Las influencias siempre están, aunque no las invites. Quien debe decidir qué autores han influido la historia y cuáles no, son los lectores. Creo que a mí no me compete.
De todos modos, intento que las influencias no me pesen demasiado: prefiero dialogar con ellas antes que imitarlas.
¿Qué es más difícil de escribir: el horror explícito o el psicológico sugerido?
Todo lo explícito exige precisión y puede ser muy efectivo y, por momentos necesario. El psicológico requiere mayor contención y también tiene su utilidad. Si bien a mí me interesa más sugerir, cuando hay que mostrar algo nítidamente, se muestra. Pero
creo que, como con todo, tiene que haber un equilibrio entre lo explicito y lo sugerido.
¿Cómo decides cuándo introducir una pista y cuándo ocultarla para mantener el suspense?
Ocultar las pistas suele generar más verdad que mostrarlas. No se trata de engañar, sino de dosificar la información. La luz muestra únicamente una parte; la verdad, por su parte, se esconde en las sombras... ¿dónde está la realidad?
En Habitación 216, el pasado parece tener un peso casi físico. ¿Qué papel juega la memoria en la historia?
La memoria nos define a nosotros y a los personajes. Pero no podemos fiarlo todo a la memoria. Porque no es un archivo fiable. Siempre es un narrador con intereses. No recordamos los hechos con certeza, sino que son fragmentos que une nuestro cerebro por las sensaciones que ese recuerdo nos provoca.
Es, en el fondo, una suerte de autoengaño.
¿Te interesa más que el lector “entienda” la historia o que la “sienta”?
El sentimiento permanece más que la comprensión. Entender da certezas, y las certezas a veces engañan. Prefiero que el lector sienta la historia, aunque no la entienda del todo. Si la siente, reflexionará sobre ella y, esa reflexión, la hará comprensible con posterioridad.
¿Qué tipo de reacción esperas provocar en el lector al terminar el libro?
No busco una reacción limpia e impoluta. Prefiero inquietud. Que el lector cierre el libro... pero no la historia.

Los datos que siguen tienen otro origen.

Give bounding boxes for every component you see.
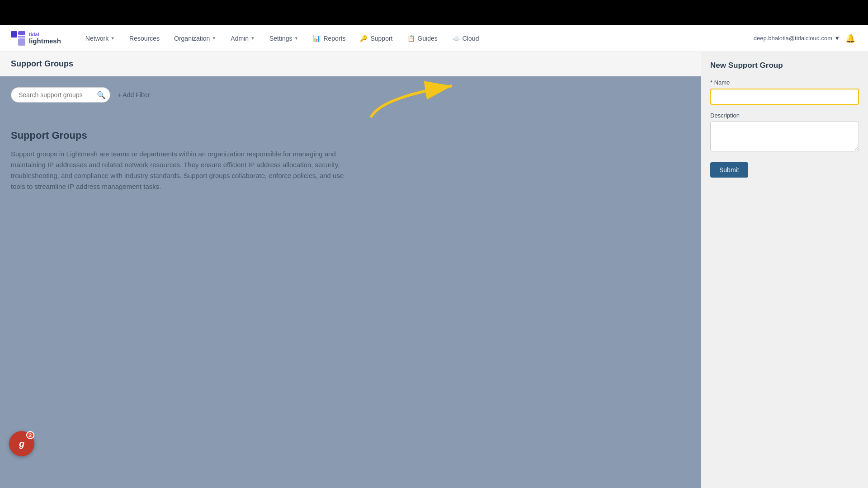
submit-button[interactable]: Submit [710,162,748,178]
nav-item-admin[interactable]: Admin ▼ [224,31,261,46]
name-label: * Name [710,79,859,86]
logo-icon [11,31,25,46]
logo-text: tidal lightmesh [29,32,61,45]
user-menu[interactable]: deep.bhalotia@tidalcloud.com ▼ [754,35,840,42]
svg-rect-2 [18,36,25,38]
top-bar [0,0,868,25]
search-wrapper: 🔍 [11,87,110,103]
svg-rect-1 [18,31,25,35]
description-form-group: Description [710,112,859,153]
svg-rect-3 [18,38,25,46]
right-panel: New Support Group * Name Description Sub… [701,52,868,488]
add-filter-button[interactable]: + Add Filter [118,91,150,99]
panel-title: New Support Group [710,61,859,70]
chevron-down-icon: ▼ [110,36,115,41]
guides-icon: 📋 [407,35,415,42]
nav-item-reports[interactable]: 📊 Reports [307,31,352,46]
nav-item-support[interactable]: 🔑 Support [354,31,399,46]
nav-item-cloud[interactable]: ☁️ Cloud [446,31,486,46]
chevron-down-icon: ▼ [294,36,299,41]
empty-state-heading: Support Groups [11,130,690,141]
svg-rect-0 [11,31,17,38]
nav-items: Network ▼ Resources Organization ▼ Admin… [79,31,754,46]
nav-item-guides[interactable]: 📋 Guides [401,31,444,46]
description-label: Description [710,112,859,119]
chevron-down-icon: ▼ [212,36,216,41]
notifications-bell[interactable]: 🔔 [844,32,857,45]
g2-badge-letter: g [19,439,24,449]
nav-right: deep.bhalotia@tidalcloud.com ▼ 🔔 [754,32,857,45]
g2-badge[interactable]: g 2 [9,431,34,456]
empty-state-description: Support groups in Lightmesh are teams or… [11,149,354,192]
support-icon: 🔑 [360,35,368,42]
name-form-group: * Name [710,79,859,105]
search-button[interactable]: 🔍 [97,91,106,99]
content-header: Support Groups [0,52,701,76]
nav-item-settings[interactable]: Settings ▼ [263,31,305,46]
reports-icon: 📊 [313,35,321,42]
content-area: Support Groups 🔍 + Add Filter Support Gr… [0,52,701,488]
navbar: tidal lightmesh Network ▼ Resources Orga… [0,25,868,52]
cloud-icon: ☁️ [452,35,460,42]
page-title: Support Groups [11,59,690,69]
nav-item-organization[interactable]: Organization ▼ [168,31,222,46]
empty-state: Support Groups Support groups in Lightme… [11,130,690,192]
main-layout: Support Groups 🔍 + Add Filter Support Gr… [0,52,868,488]
search-filter-row: 🔍 + Add Filter [11,87,690,103]
logo[interactable]: tidal lightmesh [11,31,61,46]
g2-badge-count: 2 [26,431,34,439]
name-input[interactable] [710,89,859,105]
chevron-down-icon: ▼ [834,35,840,42]
description-textarea[interactable] [710,122,859,151]
nav-item-resources[interactable]: Resources [123,31,166,46]
content-body: 🔍 + Add Filter Support Groups Support gr… [0,76,701,203]
search-input[interactable] [11,87,110,103]
nav-item-network[interactable]: Network ▼ [79,31,121,46]
chevron-down-icon: ▼ [250,36,255,41]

¿Cómo trabajas los giros argumentales para que sorprendan sin parecer forzados?
Se construyen con paciencia, lógica y coherencia interna. Deben parecer inevitables. Para ello, hay que aferrarse a la verosimilitud de la historia. Sin ella, todo es un truco.
¿Qué importancia tiene para ti el ritmo en un thriller psicológico con elementos de terror?
Para mí, tiene una importancia capital. El ritmo es cómo respira el lector. Si falla, todo lo demás se cae en pedazos y la historia pierde interés en tu historia. Recuperar ese interés es muy complicado.
De modo que es importante lograr que tu historia no te boicotee.
Si tuvieras que definir Habitación 216 en una sola frase más allá del marketing, ¿cuál sería?
Es una historia sobre lo que ocurre cuando la pérdida abre una puerta... y algo decide quedarse.